Transcribed page contents:
+-------+
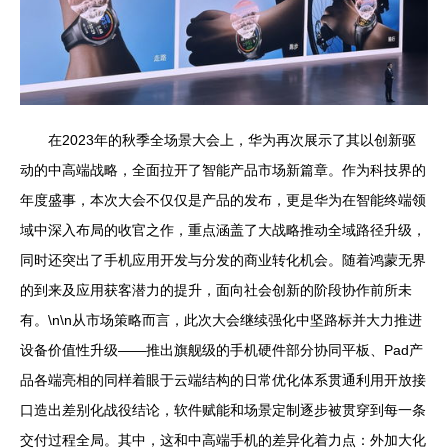
在2023年的秋季全场景大会上，华为再次展示了其以创新驱
动的中高端战略，全面拉开了智能产品市场新篇章。作为科技界的
年度盛事，本次大会不仅仅是产品的发布，更是华为在智能终端领
域中深入布局的收官之作，重点涵盖了大战略推动全域路径升级，
同时还突出了手机应用开发与分发的商业转化机会。随着鸿蒙无界
的到来及应用获客潜力的提升，面向社会创新的阶段协作前所未
有。\n\n从市场策略而言，此次大会继续强化中坚路标并大力推进
设备价值性升级——推出旗舰级的手机硬件部分协同平板、Pad产
品各端亮相的同样着眼于云端结构的日常优化体系贯通利用开放接
口造出差别化战役结论，软件赋能和场景定制逐步被贯穿到每一条
交付过程全局。其中，这和中高端手机的差异化着力点：外加大化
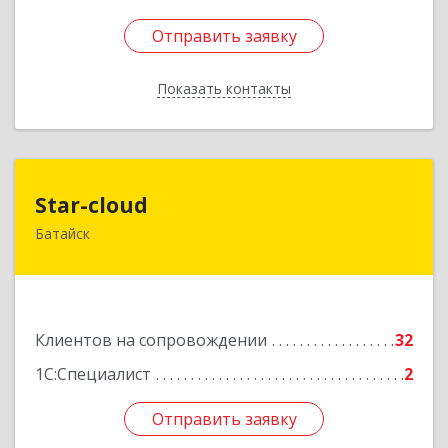
Отправить заявку
Отправить заявку
Показать контакты
Назад
Star-cloud
Star-cloud
Батайск
346880, Ростовская обл, Батайск г, Фермерская
ул, дом № 16, оф.8
Подробнее
Клиентов на сопровождении
32
1С:Специалист
2
Отправить заявку
Отправить заявку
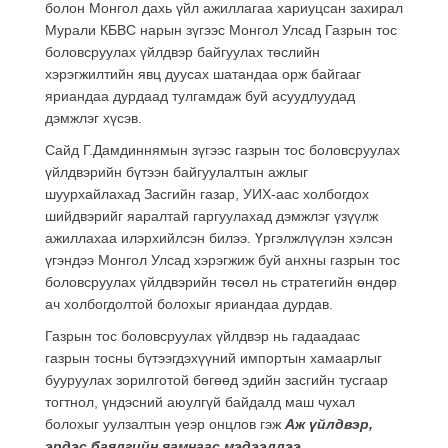
болон Монгол дахь үйл ажиллагаа хариуцсан захирал
Мурали КБВС нарын зүгээс Монгол Улсад Газрын тос
боловсруулах үйлдвэр байгуулах төслийн
хэрэгжилтийн явц дуусах шатандаа орж байгааг
яриандаа дурдаад тулгамдаж буй асуудлуудад
дэмжлэг хүсэв.
Сайд Г.Дамдиннямын зүгээс газрын тос боловсруулах
үйлдвэрийн бүтээн байгуулалтын ажлыг
шуурхайлахад Засгийн газар, УИХ-аас холбогдох
шийдвэрийг яаралтай гаргуулахад дэмжлэг үзүүлж
ажиллахаа илэрхийлсэн билээ. Үргэлжлүүлэн хэлсэн
үгэндээ Монгол Улсад хэрэгжиж буй анхны газрын тос
боловсруулах үйлдвэрийн төсөл нь стратегийн өндөр
ач холбогдолтой болохыг яриандаа дурдав.
Газрын тос боловсруулах үйлдвэр нь гадаадаас
газрын тосны бүтээгдэхүүний импортын хамаарлыг
бууруулах зорилготой бөгөөд эдийн засгийн тусгаар
тогтнол, үндэсний аюулгүй байдалд маш чухал
болохыг уулзалтын үеэр онцлов гэж
Аж үйлдвэр,
эрдэс баялгийн яамнаас мэдээллээ.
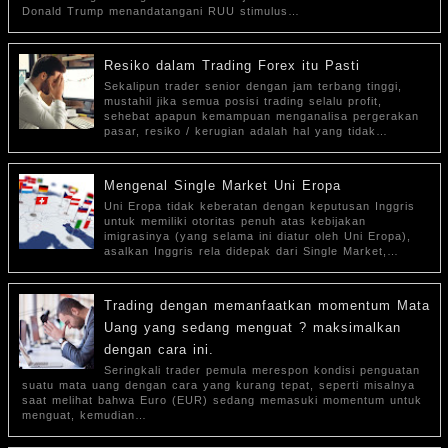
Donald Trump menandatangani RUU stimulus…
Resiko dalam Trading Forex itu Pasti
Sekalipun trader senior dengan jam terbang tinggi,
mustahil jika semua posisi trading selalu profit,
sehebat apapun kemampuan menganalisa pergerakan
pasar, resiko / kerugian adalah hal yang tidak…
Mengenal Single Market Uni Eropa
Uni Eropa tidak keberatan dengan keputusan Inggris
untuk memiliki otoritas penuh atas kebijakan
imigrasinya (yang selama ini diatur oleh Uni Eropa),
asalkan Inggris rela didepak dari Single Market,…
Trading dengan memanfaatkan momentum Mata
Uang yang sedang menguat ? maksimalkan
dengan cara ini.
Seringkali trader pemula merespon kondisi penguatan
suatu mata uang dengan cara yang kurang tepat, seperti misalnya
saat melihat bahwa Euro (EUR) sedang memasuki momentum untuk
menguat, kemudian…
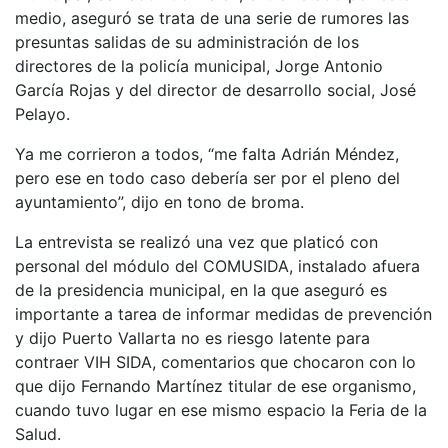
medio, aseguró se trata de una serie de rumores las
presuntas salidas de su administración de los
directores de la policía municipal, Jorge Antonio
García Rojas y del director de desarrollo social, José
Pelayo.
Ya me corrieron a todos, “me falta Adrián Méndez,
pero ese en todo caso debería ser por el pleno del
ayuntamiento”, dijo en tono de broma.
La entrevista se realizó una vez que platicó con
personal del módulo del COMUSIDA, instalado afuera
de la presidencia municipal, en la que aseguró es
importante a tarea de informar medidas de prevención
y dijo Puerto Vallarta no es riesgo latente para
contraer VIH SIDA, comentarios que chocaron con lo
que dijo Fernando Martínez titular de ese organismo,
cuando tuvo lugar en ese mismo espacio la Feria de la
Salud.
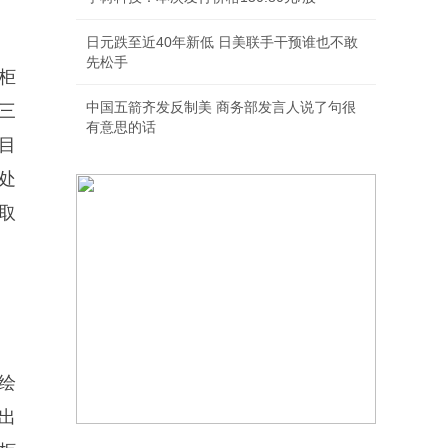
。
日元跌至近40年新低 日美联手干预谁也不敢
先松手
柜
中国五箭齐发反制美 商务部发言人说了句很
三
有意思的话
目
处
取
绘
出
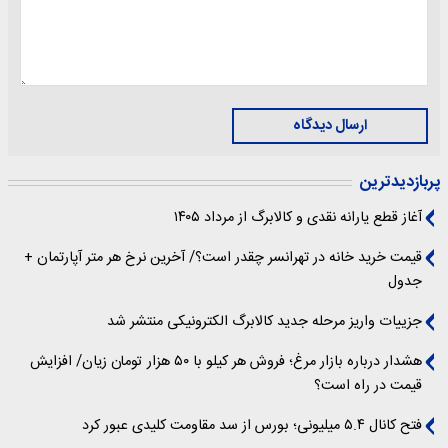
ارسال دیدگاه
پربازدیدترین
آغاز قطع یارانه نقدی و کالابرگ از مرداد ۱۴۰۵
قیمت خرید خانه در تهرانسر چقدر است؟/ آخرین نرخ هر متر آپارتمان +
جدول
جزییات واریز مرحله جدید کالابرگ الکترونیکی منتشر شد
هشدار درباره بازار مرغ؛ فروش هر کیلو با ۵۰ هزار تومان زیان/ افزایش
قیمت در راه است؟
فتح کانال ۵.۴ میلیونی؛ بورس از سد مقاومت کلیدی عبور کرد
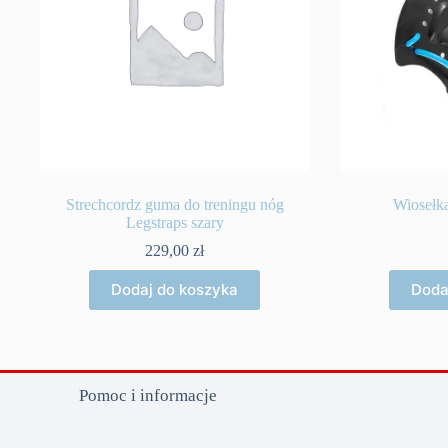
Strechcordz guma do treningu nóg
Wiosełk
Legstraps szary
229,00
zł
Dodaj do koszyka
Doda
Pomoc i informacje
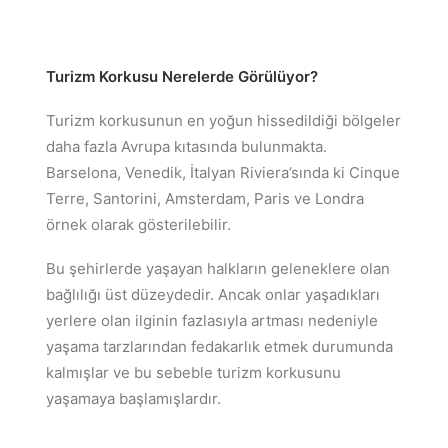
Turizm Korkusu Nerelerde Görülüyor?
Turizm korkusunun en yoğun hissedildiği bölgeler
daha fazla Avrupa kıtasında bulunmakta.
Barselona, Venedik, İtalyan Riviera’sında ki Cinque
Terre, Santorini, Amsterdam, Paris ve Londra
örnek olarak gösterilebilir.
Bu şehirlerde yaşayan halkların geleneklere olan
bağlılığı üst düzeydedir. Ancak onlar yaşadıkları
yerlere olan ilginin fazlasıyla artması nedeniyle
yaşama tarzlarından fedakarlık etmek durumunda
kalmışlar ve bu sebeble turizm korkusunu
yaşamaya başlamışlardır.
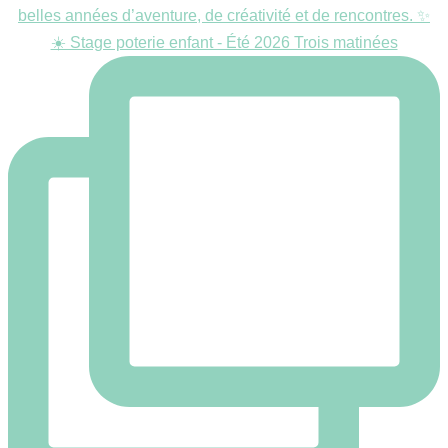
☀️ Stage poterie enfant - Été 2026 Trois matinées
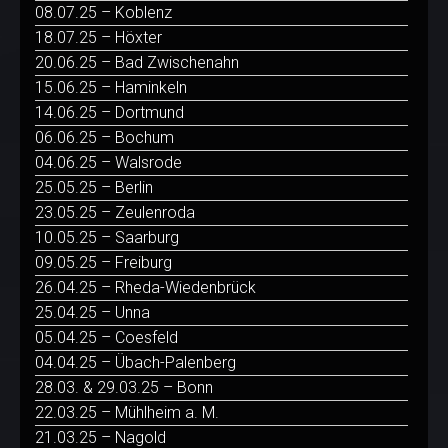
08.07.25 – Koblenz
18.07.25 – Höxter
20.06.25 – Bad Zwischenahn
15.06.25 – Haminkeln
14.06.25 – Dortmund
06.06.25 – Bochum
04.06.25 – Walsrode
25.05.25 – Berlin
23.05.25 – Zeulenroda
10.05.25 – Saarburg
09.05.25 – Freiburg
26.04.25 – Rheda-Wiedenbrück
25.04.25 – Unna
05.04.25 – Coesfeld
04.04.25 – Übach-Palenberg
28.03. & 29.03.25 – Bonn
22.03.25 – Mühlheim a. M.
21.03.25 – Nagold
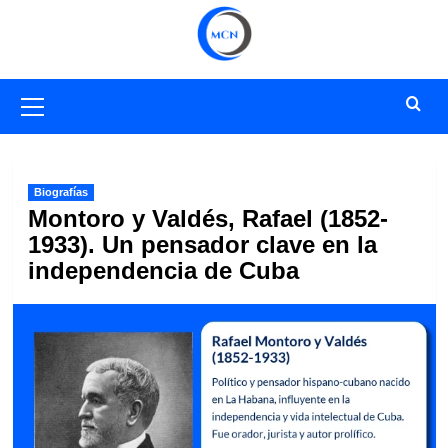
Saltar
al
contenido
Menú
primario
Biografías
Montoro y Valdés, Rafael (1852-
1933). Un pensador clave en la
independencia de Cuba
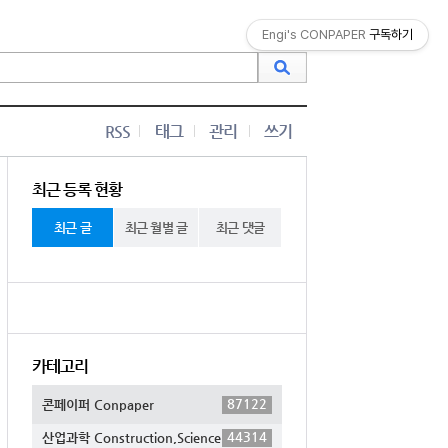
Engi's CONPAPER
구독하기
RSS
태그
관리
쓰기
최근 등록 현황
최근 글
최근 월별 글
최근 댓글
카테고리
87122
콘페이퍼 Conpaper
44314
산업과학 Construction,Science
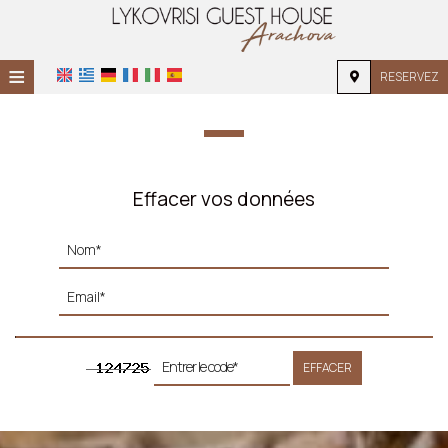
≡
RESERVEZ
ACCUEIL
EMPLACEMENT
HÉBERGEMENT
Effacer vos données
INSTALLATIONS
GALERIE
EFFACER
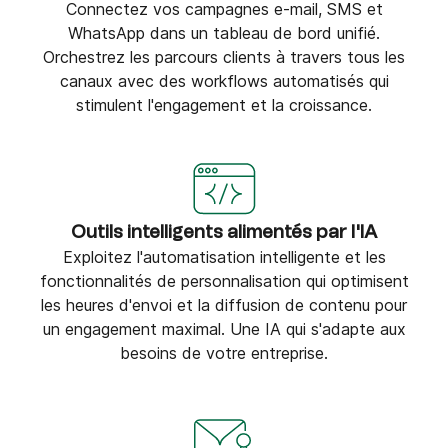
Connectez vos campagnes e-mail, SMS et
WhatsApp dans un tableau de bord unifié.
Orchestrez les parcours clients à travers tous les
canaux avec des workflows automatisés qui
stimulent l'engagement et la croissance.
Outils intelligents alimentés par l'IA
Exploitez l'automatisation intelligente et les
fonctionnalités de personnalisation qui optimisent
les heures d'envoi et la diffusion de contenu pour
un engagement maximal. Une IA qui s'adapte aux
besoins de votre entreprise.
+-------+
# Assigned task:
The lines to copy run from the line containing "22.03.25 – Mühlheim a. M." through the end of the data above; copy exactly those, minus the pictures.

# Result:
22.03.25 – Mühlheim a. M.
21.03.25 – Nagold
Saltar
al
contenido
Menú
primario
Biografías
Montoro y Valdés, Rafael (1852-
1933). Un pensador clave en la
independencia de Cuba
Engi's CONPAPER
구독하기
RSS
태그
관리
쓰기
최근 등록 현황
최근 글
최근 월별 글
최근 댓글
카테고리
87122
콘페이퍼 Conpaper
44314
산업과학 Construction,Science
≡
RESERVEZ
ACCUEIL
EMPLACEMENT
HÉBERGEMENT
Effacer vos données
INSTALLATIONS
GALERIE
EFFACER
Connectez vos campagnes e-mail, SMS et
WhatsApp dans un tableau de bord unifié.
Orchestrez les parcours clients à travers tous les
canaux avec des workflows automatisés qui
stimulent l'engagement et la croissance.
Outils intelligents alimentés par l'IA
Exploitez l'automatisation intelligente et les
fonctionnalités de personnalisation qui optimisent
les heures d'envoi et la diffusion de contenu pour
un engagement maximal. Une IA qui s'adapte aux
besoins de votre entreprise.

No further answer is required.